Le texte que je vous invite à lire, fait partie des plus connus de la Bible. Il s’agit de Mt 5.3 : Heureux les pauvres en esprit, car le royaume des cieux est à eux ! Savez-vous qu’au fil du temps, cette parole de Jésus est devenue un dicton populaire ? Elle était parfois transformée et disait à peu près ceci : « Heureux les simples d’esprit, car ils auront droit au royaume des cieux ». Ce qui signifiait que ceux qui souffrent d’une maladie mentale et qui n’ont pas toute leur tête, iront de toute façon au ciel, en raison de leur incapacité à faire la différence entre le bien et le mal. En d’autres mots, si quelqu’un est irresponsable pour raison médicale, Dieu ne l’enverra pas en enfer, mais le fera directement entrer dans le ciel. Par contre, pour les saints d’esprit, ils demeurent responsables de leur éternité...

Mais est-ce le vrai sens de cette déclaration du Christ ?


Bien sûr que non ! Ce n’est pas du tout ce que Jésus a voulu dire. Je vous propose d’en comprendre la signification, et de découvrir en même temps pourquoi elle est capitale pour nous.


Tout d’abord, il s’agit d’une « Béatitude », c’est-à-dire d’une récompense que Jésus promet à ceux qui remplissent certaines conditions dans leur façon de vivre. Dans le « Sermon sur la montagne » elles sont au nombre de huit (du v.3 au v.10).
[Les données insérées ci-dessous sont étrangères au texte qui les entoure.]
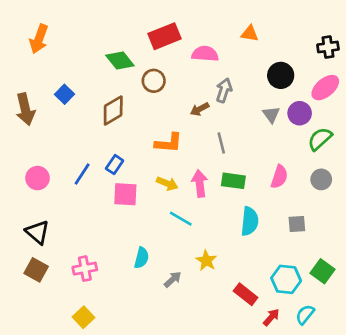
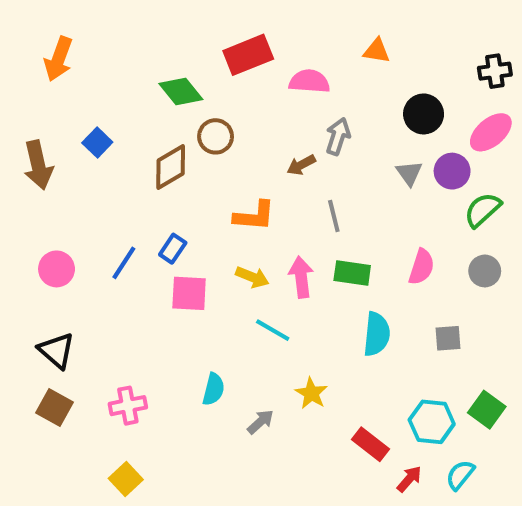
brown circle: (154, 81) -> (216, 136), moved

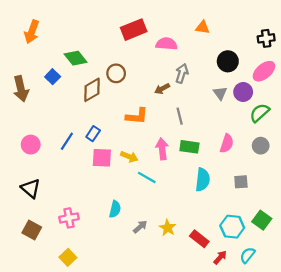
green diamond: (181, 92) -> (76, 58), moved
yellow arrow: (252, 277) -> (129, 157), moved
yellow star: (311, 393) -> (168, 228), moved
brown square: (54, 408) -> (32, 230), moved

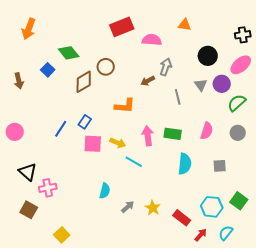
brown arrow: (21, 89) -> (19, 81), size x0.7
gray line: (180, 116) -> (178, 97), moved
pink circle: (31, 145) -> (15, 132), moved
pink cross: (69, 218) -> (48, 188), moved

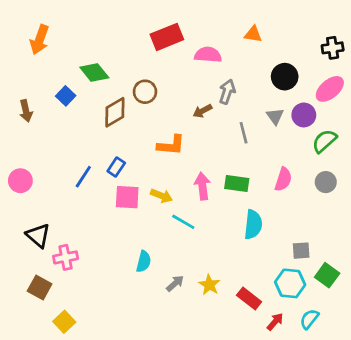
gray square: (220, 166) -> (301, 251), moved
yellow square: (62, 235) -> (64, 322), moved

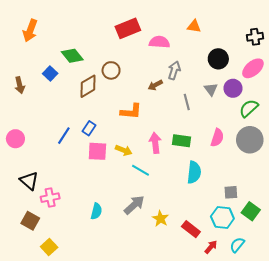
gray circle: (326, 182) -> (250, 140), size x1.6
cyan semicircle: (144, 261) -> (96, 211), moved
gray arrow: (175, 283) -> (134, 205), moved, size x1.5

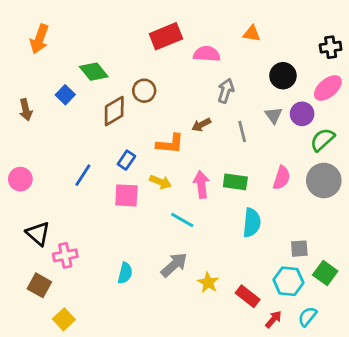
brown arrow: (155, 85) -> (201, 125), moved
blue rectangle: (89, 128) -> (126, 160), moved
yellow arrow: (124, 150) -> (160, 182), moved

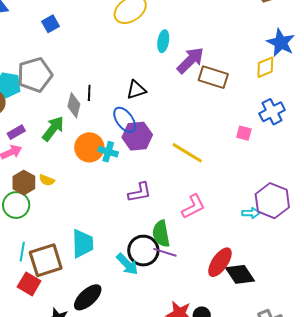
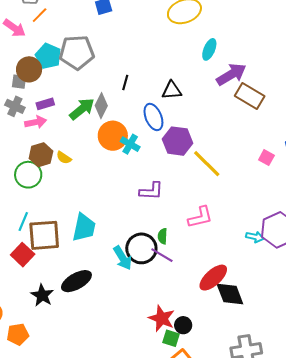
gray diamond: (74, 105) -> (101, 106), moved
purple hexagon: (137, 136) -> (178, 141), moved
green semicircle: (161, 234) -> (163, 236), size x0.6

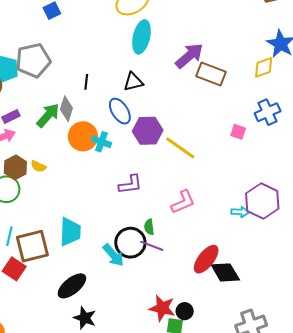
cyan ellipse: (209, 49) -> (141, 37), moved, size x1.5
black star: (42, 295) -> (85, 318), moved

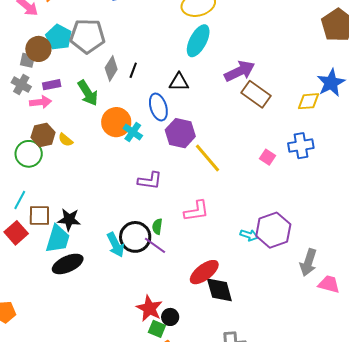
gray diamond: (66, 109) -> (111, 69), moved
green arrow: (48, 115) -> (88, 93), turned 92
cyan trapezoid: (70, 232) -> (58, 239), moved
brown square: (32, 246) -> (39, 216), size x0.7
black star: (85, 318) -> (69, 220), moved, turned -30

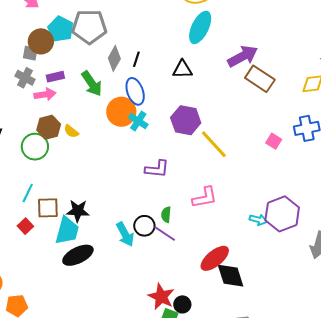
blue ellipse: (158, 107) -> (135, 91), moved
red square: (16, 233) -> (25, 226), size x0.7
black circle: (135, 237) -> (144, 226), size x0.7

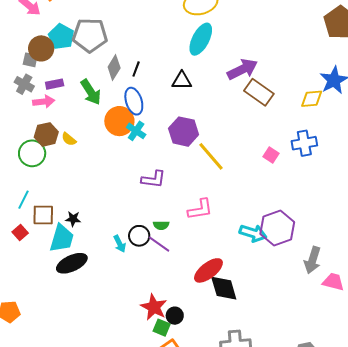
black star: (78, 211) -> (73, 219), size x0.7
green semicircle: (166, 215) -> (161, 225), turned -98
cyan arrow: (258, 220) -> (253, 233), size x1.5
cyan arrow: (125, 234) -> (120, 244), size x0.7

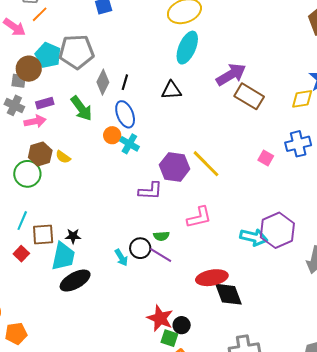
orange circle: (119, 121) -> (112, 135), size x0.6
purple hexagon: (184, 132) -> (175, 167), moved
red ellipse: (208, 270) -> (212, 278), turned 32

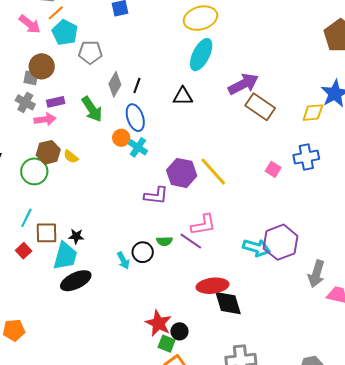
gray pentagon: (76, 52) -> (90, 52), size x0.7
cyan pentagon: (48, 55) -> (65, 32), moved
purple line: (161, 255) -> (191, 241), moved

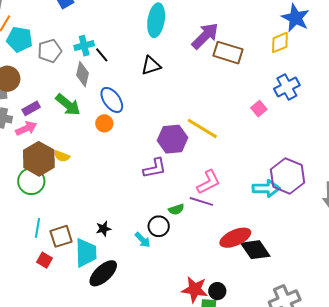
black line: (137, 86) -> (102, 55), moved, turned -42
cyan cross: (138, 147) -> (84, 46), moved, turned -30
brown hexagon: (48, 152) -> (39, 159), size x1.4
pink square: (273, 169) -> (259, 109), turned 35
black star: (76, 236) -> (103, 229), moved

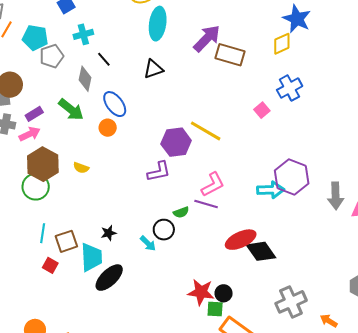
cyan pentagon: (19, 39) -> (35, 38), moved
cyan cross: (84, 46) -> (83, 34), moved
yellow semicircle: (62, 156) -> (81, 168), moved

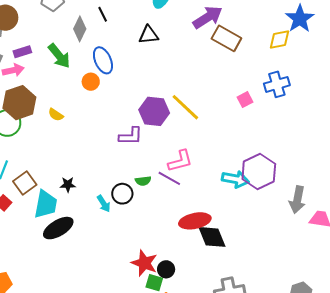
brown square: (66, 241) -> (25, 183), turned -30

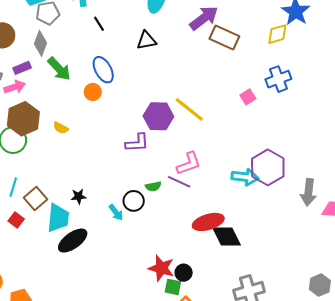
gray diamond: (80, 29) -> (40, 43), moved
Celle que nous considérons est la première, c’est-à-dire qu’elle marque le début d’une vie de bénédictions pour celui qui obéit, mais c’est une bénédiction qui ne correspond pas à la mentalité de notre société.


Certains auteurs disent que dans les « Béatitudes », Jésus nous livre le secret du bonheur. D’autres disent qu’il s’agit de l’enseignement le plus profond sur l’art d’être heureux. Une chose est sûre : nous devrions nous appliquer à en comprendre le sens ! Intéressons-nous donc à cette béatitude, en commençant tout d’abord par la seconde partie : la récompense. Puis, nous verrons la première partie : la condition.